Equanimity is the ability to remain calm under pressure. It means having an even mind, and it's a crucial factor in investing. If you can control your temperament you will greatly improve your chances of success.
If you are a mutual fund investor, you should adopt the mindset that you will make periodic investments over the long haul, and you should not pay the slightest attention to whether the market is going up or down. Your goal should be to make monthly investments through thick and thin...and especially through thin, since that's when you get to buy shares cheap.
If you are a stock investor you should see your goal is to buy shares of great companies and hold them for years. At least 5 years, and preferably 10, 20, 30 years or forever. The other approaches to so-called "investing," namely day trading, speculating on stock options - are all gambles.
Charlie Munger and his business partner, Warren Buffett, who together run Berkshire Hathaway believe that the passage of time is the friend of the investor or business person and impatience his or her enemy. When asked once about whether he was worried about a big drop in the value of Berkshire Munger said succinctly:
“Zero. This is the third time Warren and I have seen our holdings in Berkshire Hathway go down, top tick to bottom tick, by 50%. I think it’s in the nature of long term shareholding of the normal vicissitudes of worldly outcomes of markets that the long-term holder has his quoted value of his stocks go down by say 50%.

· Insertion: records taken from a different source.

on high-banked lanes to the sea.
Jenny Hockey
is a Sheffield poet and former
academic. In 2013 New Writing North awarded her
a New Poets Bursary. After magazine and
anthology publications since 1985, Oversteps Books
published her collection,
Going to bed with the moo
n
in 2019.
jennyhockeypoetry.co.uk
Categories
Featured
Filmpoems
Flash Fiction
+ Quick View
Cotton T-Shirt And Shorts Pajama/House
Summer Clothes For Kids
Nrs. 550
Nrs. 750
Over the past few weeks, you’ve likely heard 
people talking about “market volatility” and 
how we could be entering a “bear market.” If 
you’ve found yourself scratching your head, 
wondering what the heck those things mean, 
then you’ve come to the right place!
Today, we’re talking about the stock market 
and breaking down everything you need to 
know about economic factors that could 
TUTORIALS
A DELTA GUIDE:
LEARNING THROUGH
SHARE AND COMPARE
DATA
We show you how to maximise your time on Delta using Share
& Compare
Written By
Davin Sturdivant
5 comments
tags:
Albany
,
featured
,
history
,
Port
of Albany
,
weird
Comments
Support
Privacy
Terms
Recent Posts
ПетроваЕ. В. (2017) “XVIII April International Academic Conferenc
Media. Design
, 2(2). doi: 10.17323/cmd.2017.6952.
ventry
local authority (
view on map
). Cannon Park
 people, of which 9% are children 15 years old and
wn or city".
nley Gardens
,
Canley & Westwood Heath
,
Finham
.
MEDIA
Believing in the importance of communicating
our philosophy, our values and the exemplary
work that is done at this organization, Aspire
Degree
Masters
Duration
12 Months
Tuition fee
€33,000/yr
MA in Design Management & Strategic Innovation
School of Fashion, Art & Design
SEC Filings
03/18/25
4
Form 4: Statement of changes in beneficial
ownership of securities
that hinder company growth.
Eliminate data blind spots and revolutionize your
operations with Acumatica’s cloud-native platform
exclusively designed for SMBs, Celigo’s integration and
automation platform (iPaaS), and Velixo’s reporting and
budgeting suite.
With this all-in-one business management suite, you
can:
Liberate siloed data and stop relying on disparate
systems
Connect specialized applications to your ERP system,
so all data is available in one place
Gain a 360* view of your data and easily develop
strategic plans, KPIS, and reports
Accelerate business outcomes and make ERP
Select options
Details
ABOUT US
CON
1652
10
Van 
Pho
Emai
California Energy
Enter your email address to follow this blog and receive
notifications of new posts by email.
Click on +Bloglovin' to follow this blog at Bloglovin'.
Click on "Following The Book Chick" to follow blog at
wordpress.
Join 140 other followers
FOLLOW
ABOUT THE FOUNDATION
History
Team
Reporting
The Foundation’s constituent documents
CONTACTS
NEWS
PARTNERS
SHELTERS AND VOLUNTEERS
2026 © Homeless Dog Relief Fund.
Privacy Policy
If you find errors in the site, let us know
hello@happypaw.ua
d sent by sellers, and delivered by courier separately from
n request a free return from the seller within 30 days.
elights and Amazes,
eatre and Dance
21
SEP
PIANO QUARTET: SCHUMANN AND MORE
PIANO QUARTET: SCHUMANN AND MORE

"In fact you can argue that if you’re not willing to react with equanimity to a market price decline of 50% two or three times a century you’re not fit to be a common shareholder and you deserve the mediocre result you’re going to get compared to the people who do have the temperament, who can be more philosophical about these market fluctuations.”
Stay calm despite market fluctuations and keep a calm mind. It's a key factor to your investing success.